*** Block opens ***

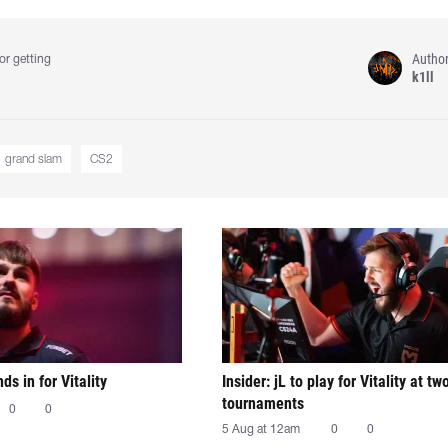
Autho
or getting
k1ll
grand slam
CS2
nds in for Vitality
Insider: jL to play for Vitality at tw
tournaments
0
0
5 Aug at 12am
0
0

*** Block closes ***

• _Activity_: List every line in the records above that contains the word "Vitality".

• _Response to this task_:
nds in for Vitality
Insider: jL to play for Vitality at tw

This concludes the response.